Over the course of my training I did some interval training (Interval training is cycling through sets of running at a faster pace followed by a rest period of light jogging /walking and then repeating that cycle). I don’t like intervals. I felt so awkward trying to run “fast”, the very thought of doing sprints seems (without chasing a basketball) so foreign to me. But, I did them because I knew in the race there was going to be a “hill.” This hill is bigger than the ones I can find at home. I had to be ready for it. Plain and simple, I didn’t want to walk that hill.
In my training over those weeks I employed a number of techniques to make me successful and keep me going:
Visualization:
See Yourself Doing it = It Happens!!
I did a fair bit of visualization: I had this vision of me on top of this hill looking down into the valley. During my training, when I’d go up a hill small or large, I would think of the race and that view.
Self-Talk:
Think it. Say it. Hear it = Be it!!
On those challenging days, when I was struggling (feeling like cutting out early), I’d talk out loud to myself. Things like “run it out!” or “you got this!”. Basically, I was my own cheerleader. That’s how I got through some tough days. I ALWAYS felt better when I stuck it out and got it done, whether it was getting home or getting to the top of a hill or completing the number of intervals I intended to do that day.
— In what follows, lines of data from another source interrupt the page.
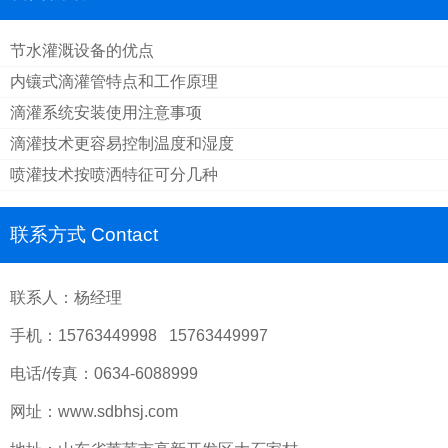
节水灌溉设备的优点
内镶式滴灌管特点和工作原理
滴灌系统安装使用注意事项
滴灌技术更容易控制温度和湿度
喷灌技术按喷洒特征可分几种
联系方式 Contact
联系人：杨经理
手机：15763449998 15763449997
电话/传真：0634-6088999
网址：www.sdbhsj.com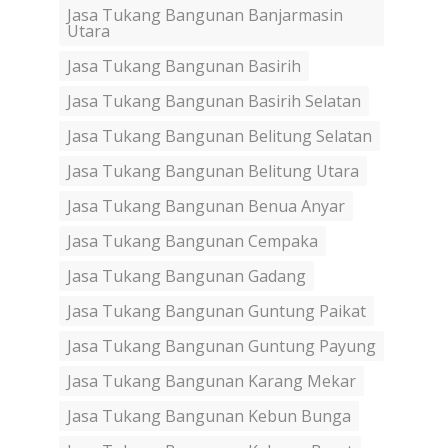
Jasa Tukang Bangunan Banjarmasin
Utara
Jasa Tukang Bangunan Basirih
Jasa Tukang Bangunan Basirih Selatan
Jasa Tukang Bangunan Belitung Selatan
Jasa Tukang Bangunan Belitung Utara
Jasa Tukang Bangunan Benua Anyar
Jasa Tukang Bangunan Cempaka
Jasa Tukang Bangunan Gadang
Jasa Tukang Bangunan Guntung Paikat
Jasa Tukang Bangunan Guntung Payung
Jasa Tukang Bangunan Karang Mekar
Jasa Tukang Bangunan Kebun Bunga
The positive reinforcement loop of thinking it (“You got this!”), saying it out loud (“You got this”), and hearing my voice say it (“You got this”), resulted not only in my succeeding on an yucky day but my feeling great about getting through and accomplishing it.
The “Hill” Race Day
When the race began and I started running, I knew the hill was waiting for me. I was preparing myself mentally for it. In my head I had vision of running up and up and up. I found myself on the hill but when I got to the junction, I was expecting to go left, but the course had us turning right. I was confused for a minute, thinking “Weren’t we supposed to turn left and continue climbing?” Turning right meant I was heading for the downhill. The realization came over me that I did it!
The hardest part of my race was over. I had the biggest grin on my face. There was a wave of relief and I knew I had it. I felt awesome. The best part was I was on my way down and heading to the flat part of the race, suddenly it turned into my Saturday long run. I was relaxing with every step and my kilometres got faster and I felt lighter. It was such a freeing experience.
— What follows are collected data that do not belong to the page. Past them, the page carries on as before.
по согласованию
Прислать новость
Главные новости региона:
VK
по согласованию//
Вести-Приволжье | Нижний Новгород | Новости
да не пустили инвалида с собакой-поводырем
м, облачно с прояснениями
When I crossed the finish line and saw my time. My heart jumped with joy. I haven’t felt this sense of pride in a really long time. I walked away knowing that my dedication, those little things each day that kept me going, my training paid off. I’d made my time goal and I was injury free! The best part was, I wasn’t feeling the “should’ve, would’ve, could’ve” because I did.
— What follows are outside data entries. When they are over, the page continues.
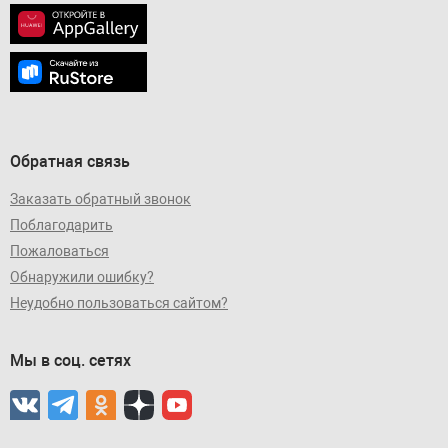
Обратная связь
Заказать обратный звонок
Поблагодарить
Пожаловаться
Обнаружили ошибку?
Неудобно пользоваться сайтом?
Мы в соц. сетях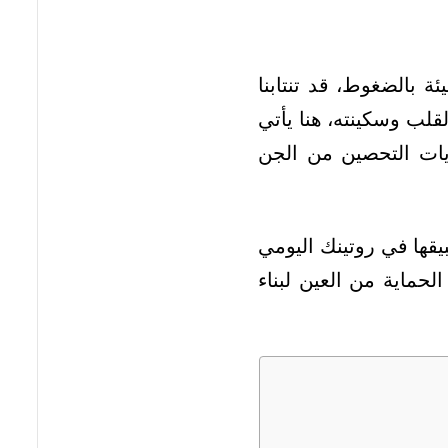
 بالضغوط، قد تنتابنا
قلب وسكينته، هنا يأتي
يات التحصين من الجن
بيقها في روتينك اليومي
لحماية من العين لبناء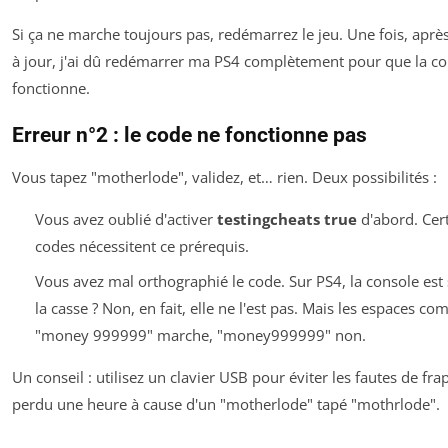
Si ça ne marche toujours pas, redémarrez le jeu. Une fois, aprè
à jour, j'ai dû redémarrer ma PS4 complètement pour que la c
fonctionne.
Erreur n°2 : le code ne fonctionne pas
Vous tapez "motherlode", validez, et… rien. Deux possibilités :
Vous avez oublié d'activer
testingcheats true
d'abord. Cer
codes nécessitent ce prérequis.
Vous avez mal orthographié le code. Sur PS4, la console est 
la casse ? Non, en fait, elle ne l'est pas. Mais les espaces co
"money 999999" marche, "money999999" non.
Un conseil : utilisez un clavier USB pour éviter les fautes de frap
perdu une heure à cause d'un "motherlode" tapé "mothrlode".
*Full disclaimer; I wasn’t perfect with my training; I was on holiday for a few weeks in August where I didn’t train. I also had a bike accident and a bout of shingles (adult chicken pocks) which put me out of commission for a week in September. What I did do was visualize myself on top of that hill, AND I used self-talk, positive talk on my off days and I got through, through to the top of the hill, and to the finish line.